That's good that your girls are doing wonderful on it though I sure hope my boys eat some if I get it.
I'll check out Mainely rat rescue and thank you. <3


----------



## zurfaces (Jan 16, 2013)

Or just Google harlan teklad 2014 and you'll find a lot of info. Also where do you live? i know of a couple of distributors of ht where you can pick up a whole bag for cheap. One is in PA and the other is somewhere on the east coast can't remember where of the top of my head. 

Sent from Petguide.com Free App


----------



## Jokerfest (Sep 25, 2012)

I'm in NC the east coast. :3
I tried googling but most places I found were expensive lol.


----------



## zurfaces (Jan 16, 2013)

Well i was having second thoughts about getting them ht because of how much it cost then i looked at it this way. Price per pound with shipping. The average price was 1.70 per lb to ship to Ohio. Initially the cost is high but it doesn't seem that bad when you look at it as price per lb. Someone said 2 1/2 lb per rat per month so its 5$ a month

Sent from Petguide.com Free App


----------



## ThreeMagicBeans (Dec 16, 2012)

I really like the Wee Companions Small Animal Rescue.
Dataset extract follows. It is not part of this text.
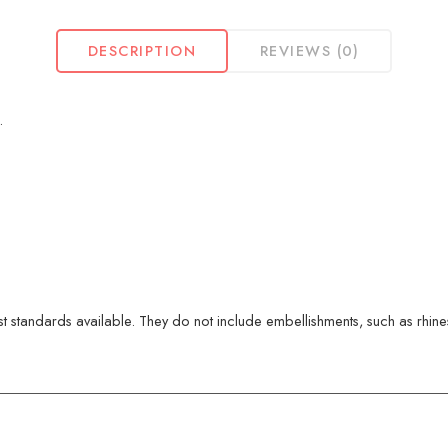
DESCRIPTION
REVIEWS (0)
.
 standards available. They do not include embellishments, such as rhinest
They sell all the varieties (2014, 2016, 2018, etc) in many different pound combinations. They ship it in a flat rate box, so it's reasonably priced. Same with Mainely Rat Rescue, they are both really good deals.

Mainely Rat (2014):
• http://mainelyratrescue.org/store2/...Path=2&zenid=bb62fc1e065a7619aee47f748b8bb0d1

Wee Companions:
• http://weecompanions.org/healthy-food


----------



## zurfaces (Jan 16, 2013)

Also you can just supplement your current mix with the HT so it might end up being less than 5 per lb

Sent from Petguide.com Free App


----------



## AttackRat (May 21, 2012)

Mainley Rat Rescue sells them!!


----------



## JLSaufl (Jan 20, 2013)

Jokerfest said:


> I'm in NC the east coast. :3
> I tried googling but most places I found were expensive lol.


Do you have a reptile store by you? I get my HT at the reptile store. They breed their own rats for food and take care of them by giving them a decent living space and feeding them HT. They sell 2014 and 2018 for $7 for 5lbs, and it gets cheaper the more you buy.


----------



## pwoink (Feb 19, 2013)

I got mine from Crafty Rat! 10 pounds for 12 bucks in a flat rate box, plus you can pick two different types, if you want.


----------